Why is Venus so bright? For one, it's a near neighbor (the next planet in closer to the Sun). It's also about the same size as the Earth. And, most importantly, it's shrouded in light-colored clouds which reflect about 75% of the sunlight hitting the planet (Earth reflects only about 30%).
Venus is also only seen in the evening just after sunset or the morning just before sunrise (it alternates over the span of several months). Why? Because it's closer to the Sun than we are - the geometry is easier to show with a diagram.
Earth is shown in green. Keep in mind that if you're on the half of the Earth that faces the Sun it will be daytime and you won't see Venus. When you're just moving into darkness (on the left side of the Earth in the diagram), you'll see Venus at positions 3-6 as shown (in different phases, just like some of the phases of the Moon).
If you're just coming into dawn (on the right side of the Earth in the diagram), you'll see Venus if it's in positions 7-8 or 1-2 as shown.
If Venus is in the green areas, it won't be seen since it will be lost in the daytime glare of the Sun.
To complicate things, keep in mind that the diagram is just a snapshot. In reality, both Venus and the Earth are moving in their orbits at different speeds (Venus is moving faster). Right now, in early December, the situation is as shown below where Venus is approximately in position 5 vis-à-vis the diagram above.
Ever wonder where the name for Venus come from? Venus, after all, is the name of an ancient goddess of beauty and love. Most people are familiar with the famous painting by Botticelli shown below.
The Birth of Venus by Sandro Botticelli (1486)
The mythology of Venus, by the way, is a great story. The Greek poet Hesiod (c. 700 BCE) wrote in the Theogeny the following story about how Chronos lopped off the penis of his father Uranus and tossed it into the sea. From there was born the goddess Aphrodite (the Greeks earlier name for Venus).
Then the son from his ambush stretched forth his left hand and in his right took the great long sickle with jagged teeth, and swiftly lopped off his own father's members and cast them away to fall behind him... And so soon as he had cut off the members with flint and cast them from the land into the surging sea, they were swept away over the main a long time: and a white foam spread around them from the immortal flesh, and in it there grew a maiden. First she drew near holy Cythera, and from there, afterwards, she came to sea-girt Cyprus, and came forth an awful and lovely goddess, and grass grew up about her beneath her shapely feet. Her gods and men call Aphrodite, and the foam-born goddess...
Venus was blown to shore on a scallop shell by the god of the winds, Zephyr, who is embracing the breeze Aura shown on the left side of the painting. Walking ashore, she was recognized as the most beautiful of women and all men desired her as their wife. She was the goddess of love and feminine beauty.

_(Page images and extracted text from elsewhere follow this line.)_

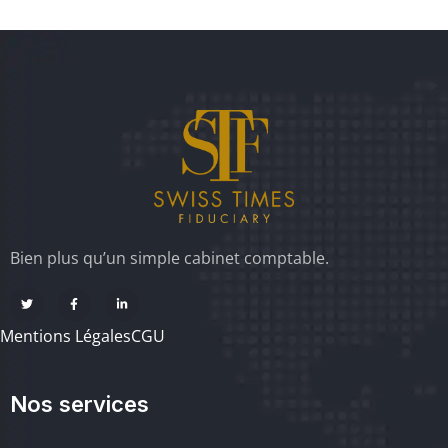
Bien plus qu’un simple cabinet comptable.
Mentions Légales
CGU
Nos services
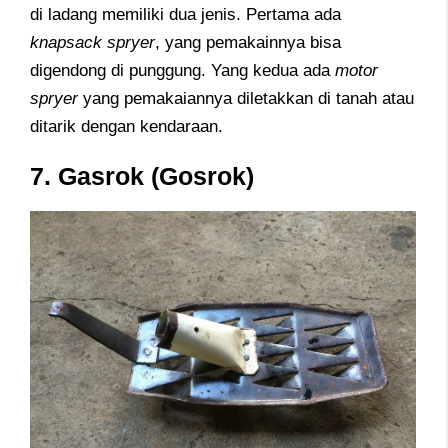
di ladang memiliki dua jenis. Pertama ada
knapsack spryer
, yang pemakainnya bisa
digendong di punggung. Yang kedua ada
motor
spryer
yang pemakaiannya diletakkan di tanah atau
ditarik dengan kendaraan.
7. Gasrok (Gosrok)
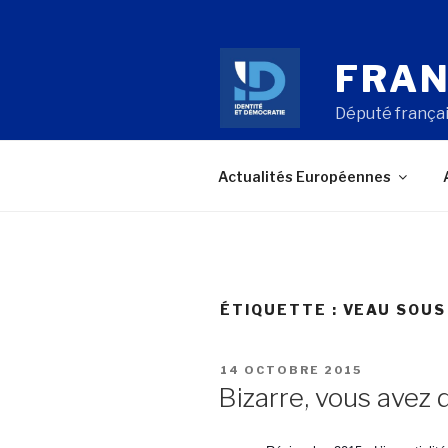
Aller
au
contenu
FRAN
principal
Député françai
Actualités Européennes
ÉTIQUETTE : VEAU SOUS
PUBLIÉ
14 OCTOBRE 2015
LE
Bizarre, vous avez 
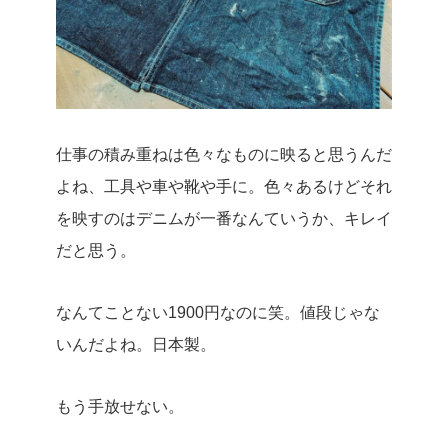
仕事の積み重ねは色々なものに映ると思うんだ
よね、工具や車や靴や手に。色々あるけどそれ
を映すのはデニムが一番なんていうか、キレイ
だと思う。
なんてことない1900円なのに笑。値段じゃな
いんだよね。日本製。
もう手放せない。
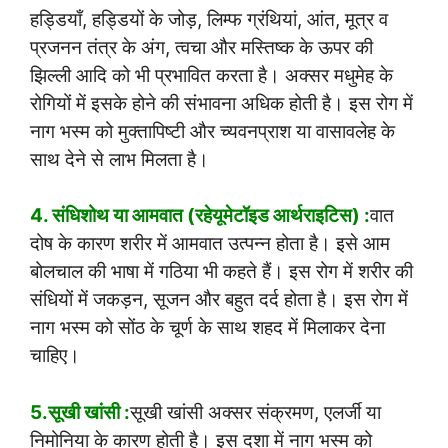
हड्डियाँ, हड्डियों के जोड़, लिम्फ ग्रंथियां, आंत, मूत्र व
प्रजनन तंत्र के अंग, त्वचा और मस्तिष्क के ऊपर की
झिल्ली आदि को भी प्रभावित करता है। अक्सर मधुमेह के
रोगियों में इसके होने की संभावना अधिक होती है। इस रोग में
नाग भस्म को मुक्तापिष्टी और च्यवनप्राश या वासावलेह के
साथ देने से लाभ मिलता है।
4. संधिशोथ या आमवात (रहेयूमेटॉइड आर्थराइटिस) :
वात
दोष के कारण शरीर में आमवात उत्पन्न होता है। इसे आम
बोलचाल की भाषा में गठिया भी कहते हैं। इस रोग में शरीर की
संधियों में जकड़न, सूजन और बहुत दर्द होता है। इस रोग में
नाग भस्म को सोंठ के चूर्ण के साथ शहद में मिलाकर देना
चाहिए।
5.सूखी खांसी :
सूखी खांसी अक्सर संक्रमण, एलर्जी या
निमोनिया के कारण होती है। इस दशा में नाग भस्म को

By the way, here's even more trivia, the pose shown by the goddess here, with her hands covering herself, is referred to in art as the "Venus pudica" where "pudica" is derived from the Latin pudendus which means "which is to be ashamed of" and, of course, the external female genitalia (which is nothing to be ashamed of, but people have always had hang-ups about such things).
The Greek name Aphrodite likely derives from the Greek word ἀφρός (aphrós) for "foam" recalling the circumstances of her watery birth.
The Birth of Venus by William-Adolphe Bouguereau (1879) & the featureless planet
Not too much in common...
Not too much in common...
So, how did she become associated with the planet? Even more strangely, the ancient Akkadians, Assyrians, and Babylonians had a goddess of love and beauty as well whom they called Ishtar. Guess what? She also was considered the personification of the planet Venus.
Ishtar (c. 1800 BCE) - British Museum
So, imagine yourself back in ancient Mesopotamia thousands of years ago. Dark desert skies, no light pollution, and little to do after dark provide excellent conditions for skywatching. A very bright "star" appears in the evening sky for a few months, disappears, and then appears in the morning sky. Over and over again. You know it's special, not like all of the other fixed stars. With years of observation, you can start to predict its appearances and disappearances. Why identify this with a beautiful female diety?
Nobody knows for sure. One speculation that I like is that it simply is beautiful. Venus is the brightest object in the sky other than the Sun and Moon. On a clear dark night, it shines brightly and dazzles the eye - much as a strikingly beautiful woman. Why not?
In any case, pop outside some evening this week around dinner time, gaze to the southwest, and find Venus. It's unmistakable - nothing else will be as bright. Feast on her beautiful visage for a few moments before the cold December air forces you back into your warm house.